Proportionality rests on an **intuition** many children miss: if X varies, Y varies IN THE SAME PROPORTION. If I double the apples, I double the price. To anchor this intuition, use daily situations: recipes (doubling), speeds, conversions. **The Grade 4 golden rule**: always pass through the unit value before the rule of three. If 3 pens cost $6, then 1 pen costs $2, so 7 pens cost $14. This 'unit value' method is more intuitive and prepares the cross-product of Grade 5. For percentages, memorize **the 3 pillars**: 50% = half, 25% = quarter, 10% = ÷10. From there, rebuild: 75% = 50% + 25%, 30% = 3 × 10%, etc. Classic error: confusing proportionality with addition — if 3 apples cost $6, then 6 apples cost $9 (wrong: 9 = 6 + 3). Insist that multiplication applies: 6 = 2 × 3 → 12 = 2 × 6.
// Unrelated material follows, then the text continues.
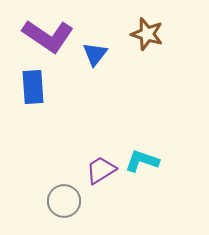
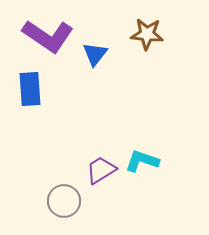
brown star: rotated 12 degrees counterclockwise
blue rectangle: moved 3 px left, 2 px down
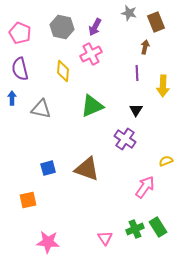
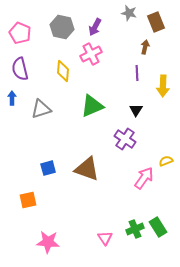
gray triangle: rotated 30 degrees counterclockwise
pink arrow: moved 1 px left, 9 px up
Frequently asked questions

At what age is proportionality taught?
From Grade 4 (age 9-10) intuitively with tables and concrete situations. The rule of three (cross-product) is formalized in Grade 5 (10-11). Complete mastery is required for middle school.
Difference between proportionality table and rule of three?
The table is a VISUAL support where you fill cells keeping the ratio constant. The rule of three is the algebraic FORMALIZATION: if a/b = c/x, then x = (b × c) / a. Teach table first (Grade 4), then rule of three (Grade 5).
How to compute 25% of a sum?
25% = a quarter = ÷4. So 25% of $80 = 80 ÷ 4 = $20. Memorizing this equivalence (25% = /4, 50% = /2, 10% = /10) is more efficient than (25 × 80) / 100. The formal method comes in middle school.
My child confuses proportionality with addition. What to do?
Most classic error. Put TWO problems side by side: '3 apples cost $6, how much for 6 apples?' (proportional: double apples = double price → $12). And: 'I have $6, I earn $3 more, how much?' (additive: $9). Have the child verbalize the difference.
What's the cross-product used for in daily life?
Currency conversion ($10 = €11, how much is $50?), unit prices (3 kg = $8, how much for 5 kg?), recipes (200 g for 4 people, how much for 7?), average speed (60 km in 1h, how much in 2h30?). The most used mathematical tool in adult life.